Taken together, our results suggest that both RPE and P200 contain PLA₂ activity which is light-independent, Ca²⁺-independent, and optimally active at alkaline pH (Figs. 8 and 9). Considering that the maximum activity observed in RPE is less than that observed in P200, the possibility that RPE preparations are contaminated by P200 cells cannot be completely excluded. However, it seems unlikely that neuronal cells, Müller cells, and/or rod inner segments could have contaminated our RPE preparations since retinas were removed from the eyecup after incubation with buffer which allows ROS to retract from RPE microvilli, thus facilitating detachment of retinas (49). Moreover, it is well known that RPE cells and ROS are in intimate contact (50). Most of the contamination of RPE should thus come from ROS which, according to our results, does not contain PLA₂. Berman et al. (33) have demonstrated that most RPE preparations purified by brushing out the cells are contaminated with varying amounts of ROS and red blood cells. Again, this should not affect our results since, as shown in Figs. 1, 2, 3, 4, 5, 6, 7, ROS do not contain PLA₂ activity. Moreover, PLA₂ activity present in RPE is Ca²⁺-independent (Fig. 9, A and B) whereas that in red blood cells is Ca²⁺-dependent (51). This suggests that RPE-PLA₂ is different from red blood cell-PLA₂ and probably not due to a contamination by P200. More experiments will be necessary to verify this hypothesis.
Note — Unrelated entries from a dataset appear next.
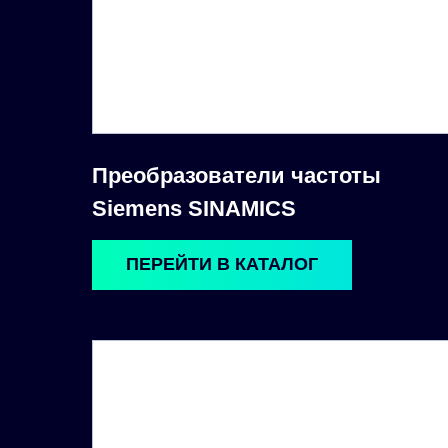
Преобразователи частоты
Siemens SINAMICS
ПЕРЕЙТИ В КАТАЛОГ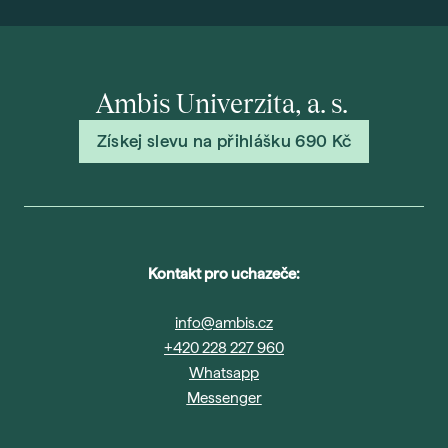
Ambis Univerzita, a. s.
Získej slevu na přihlášku 690 Kč
Kontakt pro uchazeče:
info@ambis.cz
+420 228 227 960
Whatsapp
Messenger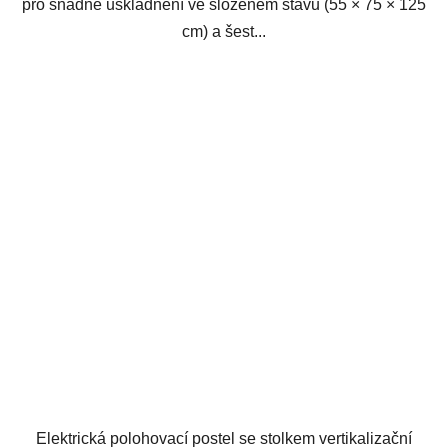
pro snadné uskladnění ve složeném stavu (55 × 75 × 125
cm) a šest...
Elektrická polohovací postel se stolkem vertikalizační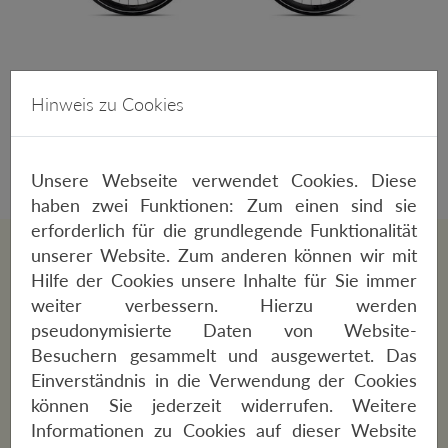
ORBEA VECTOR 15 EQ 2026
Hinweis zu Cookies
1150,-€
Unsere Webseite verwendet Cookies. Diese
haben zwei Funktionen: Zum einen sind sie
erforderlich für die grundlegende Funktionalität
unserer Website. Zum anderen können wir mit
Hilfe der Cookies unsere Inhalte für Sie immer
SPEZIFIKATIONEN
weiter verbessern. Hierzu werden
pseudonymisierte Daten von Website-
Rahmen
Besuchern gesammelt und ausgewertet. Das
Alu
Einverständnis in die Verwendung der Cookies
können Sie jederzeit widerrufen. Weitere
Gabel
Informationen zu Cookies auf dieser Website
Alu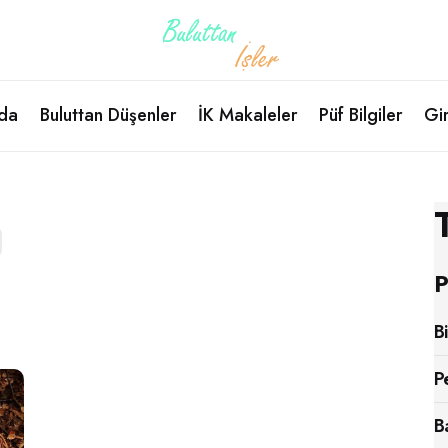
da
Buluttan Düşenler
İK Makaleler
Püf Bilgiler
Gir
P
B
P
B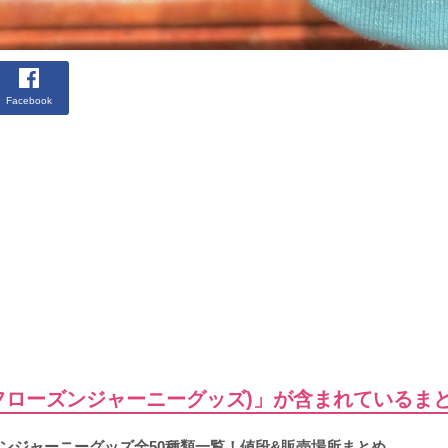
Facebook
フローズンジャーニーグッズ)」が含まれているま
ンジャーニーグッズ全50種類一覧！値段&販売場所まとめ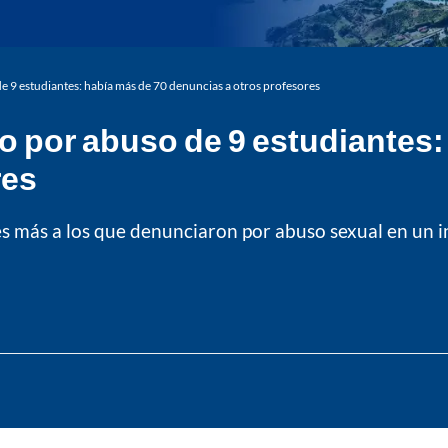
 9 estudiantes: había más de 70 denuncias a otros profesores
o por abuso de 9 estudiantes:
res
 más a los que denunciaron por abuso sexual en un in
In summary, we have shown that there is no significant PLA₂ or PLA₁ activity in ROS and that the activity levels previously reported by Jelsema (5), Castagnet and Giusto (9), and Zimmerman and Keys (8) could be accounted for by a contamination by adjacent retinal cell types. We identified two potential sources of such contaminating activity: RPE and P200. The enzyme present in both fractions is light- and Ca²⁺- independent and is optimally active at alkaline pH. Other experiments are needed to further characterize the PLA₂ present in RPE and P200. It will be particularly important to study PLA₂ activity in P200 because of its cell composition. Indeed, we hypothesize that PLA₂ activity found in our P200 fractions could come, at least partly, from rod inner segments. The absence of a light effect in our hands could then be due to the disruption of the connection between rod inner and outer segments. PLA₂ activity of rod inner segments could be light-sensitive only when these two segments are joined by the connective cilium. It will thus be very interesting to isolate and purify rod cells where the inner and outer segments are still attached to test this attractive hypothesis.